The value of UK medically underwritten buy-in market reached record levels in 2014, backed by tremendous growth in the final quarter and predictions it will reach £1.5bn (€2bn) by the end of the current year.

Medically underwritten buy-in insurance contracts reached nearly £600m over 2014, with close to three-quarters of deals being completed in the final quarter, figures from UK consultancy Hymans Robertson showed.

The figure compares to just just £91m in deals during 2013 – when the first medically underwritten transaction first took place.

Medically underwritten insurance products account for individual members’ health status, with insurers refining pricing with greater understanding of risk and no need for prudency margins.

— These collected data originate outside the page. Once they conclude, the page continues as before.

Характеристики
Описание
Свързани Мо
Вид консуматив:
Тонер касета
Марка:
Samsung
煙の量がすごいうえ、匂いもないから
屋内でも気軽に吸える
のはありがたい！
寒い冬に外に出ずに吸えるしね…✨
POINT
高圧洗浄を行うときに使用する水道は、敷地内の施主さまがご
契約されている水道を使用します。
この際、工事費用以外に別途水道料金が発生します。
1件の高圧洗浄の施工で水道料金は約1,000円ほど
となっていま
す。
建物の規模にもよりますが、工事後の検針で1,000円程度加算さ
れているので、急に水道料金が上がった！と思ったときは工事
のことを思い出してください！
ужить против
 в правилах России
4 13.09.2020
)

Overall, the bulk annuities market – of which medically underwritten is a tiny fraction – grew significantly over the last year with pensioner buy-in pricing being cheaper than matching payment liabilities with UK Gilts, due to the competitive market and Gilt prices increasing.

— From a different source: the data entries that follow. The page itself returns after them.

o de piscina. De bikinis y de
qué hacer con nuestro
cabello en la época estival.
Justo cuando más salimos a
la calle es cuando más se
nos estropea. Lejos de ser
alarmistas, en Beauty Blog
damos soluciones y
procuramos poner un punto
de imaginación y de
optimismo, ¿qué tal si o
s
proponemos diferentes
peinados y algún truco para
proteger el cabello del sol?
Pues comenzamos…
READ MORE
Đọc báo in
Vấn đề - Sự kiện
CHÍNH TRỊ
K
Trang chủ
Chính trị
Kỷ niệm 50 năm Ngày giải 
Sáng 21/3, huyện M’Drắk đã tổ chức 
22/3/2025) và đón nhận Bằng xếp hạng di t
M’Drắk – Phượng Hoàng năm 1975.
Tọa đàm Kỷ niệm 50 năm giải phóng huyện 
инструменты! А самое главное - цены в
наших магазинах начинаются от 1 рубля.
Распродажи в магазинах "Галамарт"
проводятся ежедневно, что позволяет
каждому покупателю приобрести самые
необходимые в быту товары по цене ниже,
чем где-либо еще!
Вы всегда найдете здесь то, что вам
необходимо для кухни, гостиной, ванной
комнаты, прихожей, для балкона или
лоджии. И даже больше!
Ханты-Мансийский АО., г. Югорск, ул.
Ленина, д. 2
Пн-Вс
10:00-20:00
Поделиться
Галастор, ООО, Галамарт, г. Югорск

Hymans Robertson partner James Mullins said the number of bulk annuity deals completed in 2014 stood at an estimated 180, of which 22 were medically underwritten. However, in terms of value, the market accounted for just 5% of all deals.

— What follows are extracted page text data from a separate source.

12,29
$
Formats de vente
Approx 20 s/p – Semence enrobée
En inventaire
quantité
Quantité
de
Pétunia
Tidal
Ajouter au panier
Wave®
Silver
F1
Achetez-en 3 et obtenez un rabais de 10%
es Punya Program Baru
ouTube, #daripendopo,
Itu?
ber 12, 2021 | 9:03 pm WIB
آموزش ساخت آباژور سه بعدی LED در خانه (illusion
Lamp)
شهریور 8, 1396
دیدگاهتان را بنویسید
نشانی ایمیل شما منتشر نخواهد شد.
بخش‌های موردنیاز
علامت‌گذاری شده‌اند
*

Mullins said the firm’s experience was medically underwritten buy-ins were pricing around 5% below traditional contracts, often closer to technical provisions.

“This means that pension schemes could exchange Gilts for a medically underwritten buy-in and get a matching asset without any cost implications, nor any need to increase company contributions,” he added.

Consultancy Aon Hewitt said it saw medically underwritten pricing value pensioner liabilities using a discount rate of Gilt yields plus 0.6% – sometimes 10% below traditional pricing.

Hymans Robertson said it expected somewhere between £500m and £1bn of medically-underwritten business in 2015, around 10% of total bulk annuity value, with insurer pipelines looking strong.

The market is split between two providers, Partnership and Just Retirement, both firms known in the medically underwriting space, particularly for providing individual annuities.

However, since the UK Budget removed compulsion around purchasing annuities from April 2015, both firms have pushed to grow their bulk annuity business.

Hymans Robertson said traditional bulk annuity market leader, Legal & General (L&G), was among other providers looking to enter the medically underwritten space.

“Given the rapid growth in the area, insurers are increasingly active and interested in this part of the market. We expect to see other insurance companies offer medically underwritten buy-ins during 2015,” Mullins said.

In the aftermath of the 2014 Budget, IPE reported insurer LV= was investigating the possibility of entering the UK medically underwritten bulk annuity market after expecting a severe hit to its individual business.

Last year also saw the first medically underwritten buyout deal which covered deferred members and pensioners, with Hymans Robertson anticipating further growth in this space.

Overall, 2014’s bulk annuity market reached a record £12bn in transactions amid competitive pricing from insurers and a boost in funding levels from 2013’s equity performance.

It hosted record-breaking deals in both product spaces with a £3.6bn buy-in arranged by the ICI Pension Fund, and the TRW pension fund handing over £2.5bn in liabilities with a buyout.

A recent report from L&G said close to half of UK pension funds would use insurance products to sure-up liabilities within the next five years, two-thirds of which would be a bulk annuity.

The findings concluded expecting significant growth in the market, as insurer pricing tension increased after the Budget hit individual annuity business, and scheme’s liability management allowed better access to markets.